Comparing StringIndexer (PySpark), LabelEncoder (skLearn), OrdinalEncoder (skLearn), OrdinalEncoder (category_encoders)



Here we compare the following four category encoders:
1. StringIndexer (PySpark)
2. LabelEncoder (skLearn)
3. OrdinalEncoder (skLearn)
4. OrdinalEncoder (category_encoders)

About LabelEncoder

6.9. Transforming the prediction target (y)

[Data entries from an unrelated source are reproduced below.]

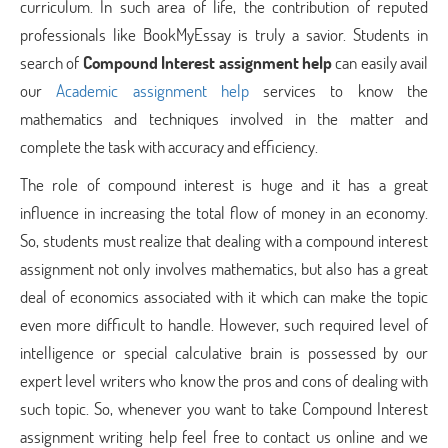
curriculum. In such area of life, the contribution of reputed
professionals like BookMyEssay is truly a savior. Students in
search of
Compound Interest assignment help
can easily avail
our
Academic assignment help
services to know the
mathematics and techniques involved in the matter and
complete the task with accuracy and efficiency.
The role of compound interest is huge and it has a great
influence in increasing the total flow of money in an economy.
So, students must realize that dealing with a compound interest
assignment not only involves mathematics, but also has a great
deal of economics associated with it which can make the topic
even more difficult to handle. However, such required level of
intelligence or special calculative brain is possessed by our
expert level writers who know the pros and cons of dealing with
such topic. So, whenever you want to take Compound Interest
assignment writing help feel free to contact us online and we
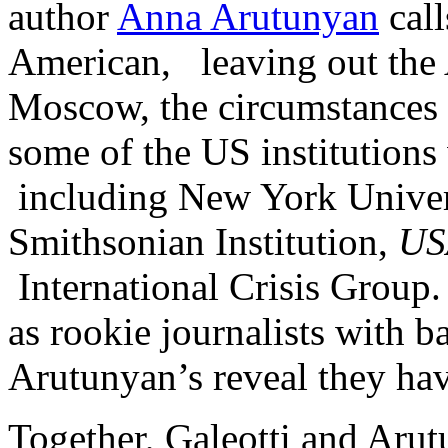
author
Anna Arutunyan
call
American, leaving out the 
Moscow, the circumstances 
some of the US institutions
including New York Univers
Smithsonian Institution,
US
International Crisis Grou
as rookie journalists with 
Arutunyan’s reveal they hav
Together, Galeotti and Arut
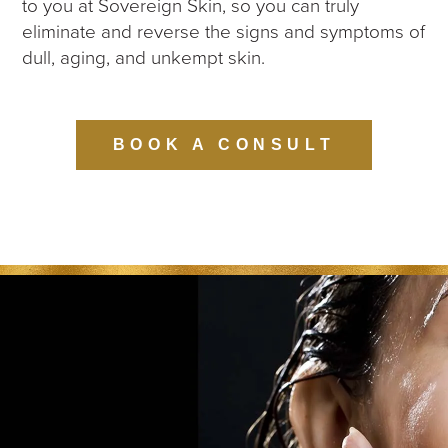
to you at Sovereign Skin, so you can truly
eliminate and reverse the signs and symptoms of
dull, aging, and unkempt skin.
BOOK A CONSULT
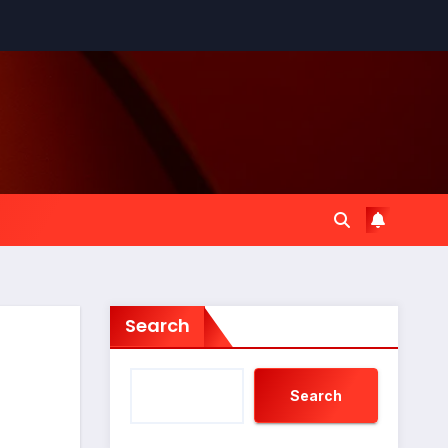
Search
Search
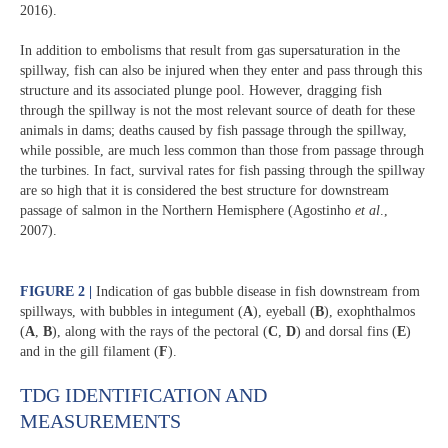
2016).
In addition to embolisms that result from gas supersaturation in the
spillway, fish can also be injured when they enter and pass through this
structure and its associated plunge pool. However, dragging fish
through the spillway is not the most relevant source of death for these
animals in dams; deaths caused by fish passage through the spillway,
while possible, are much less common than those from passage through
the turbines. In fact, survival rates for fish passing through the spillway
are so high that it is considered the best structure for downstream
passage of salmon in the Northern Hemisphere (Agostinho
et al
.,
2007).
FIGURE 2
|
Indication of gas bubble disease in fish downstream from
spillways, with bubbles in integument (
A
), eyeball (
B
), exophthalmos
(
A
,
B
), along with the rays of the pectoral (
C
,
D
) and dorsal fins (
E
)
and in the gill filament (
F
).
TDG IDENTIFICATION AND
MEASUREMENTS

These are transformers that are not intended to be used on features, only on supervised learning targets. See also Transforming target in regression if you want to transform the prediction target for learning, but evaluate the model in the original (untransformed) space.
6.9.1. Label binarization

LabelBinarizer is a utility class to help create a label indicator matrix from a list of multi-class labels:

>>> from sklearn import preprocessing
>>> lb = preprocessing.LabelBinarizer()
>>> lb.fit([1, 2, 6, 4, 2])
LabelBinarizer()
>>> lb.classes_
array([1, 2, 4, 6])
>>> lb.transform([1, 6])
array([[1, 0, 0, 0],
       [0, 0, 0, 1]]) 

For multiple labels per instance, use MultiLabelBinarizer:

>>> lb = preprocessing.MultiLabelBinarizer()
>>> lb.fit_transform([(1, 2), (3,)])
array([[1, 1, 0],
       [0, 0, 1]])
>>> lb.classes_
array([1, 2, 3]) 

6.9.2. Label encoding

LabelEncoder is a utility class to help normalize labels such that they contain only values between 0 and n_classes-1. This is sometimes useful for writing efficient Cython routines. LabelEncoder can be used as follows:

>>> from sklearn import preprocessing
>>> le = preprocessing.LabelEncoder()
>>> le.fit([1, 2, 2, 6])
LabelEncoder()
>>> le.classes_
array([1, 2, 6])
>>> le.transform([1, 1, 2, 6])
array([0, 0, 1, 2])
>>> le.inverse_transform([0, 0, 1, 2])
array([1, 1, 2, 6]) 

It can also be used to transform non-numerical labels (as long as they are hashable and comparable) to numerical labels:

>>> le = preprocessing.LabelEncoder()
>>> le.fit(["paris", "paris", "tokyo", "amsterdam"])
LabelEncoder()
>>> list(le.classes_)
['amsterdam', 'paris', 'tokyo']
>>> le.transform(["tokyo", "tokyo", "paris"])
array([2, 2, 1])
>>> list(le.inverse_transform([2, 2, 1]))
['tokyo', 'tokyo', 'paris'] 

Ref: scikit-learn.org (Preprocessing Targets)

Additional Note:

% Encode target labels with value between 0 and n_classes-1.

% This transformer should be used to encode target values, i.e. y, and not the input X.

Ref: LabelEncoder Docs

About 'category_encoders' OrdinalEncoder 

Ordinal encoding uses a single column of integers to represent the classes. An optional mapping dict can be passed in; in this case, we use the knowledge that there is some true order to the classes themselves. Otherwise, the classes are assumed to have no true order and integers are selected at random.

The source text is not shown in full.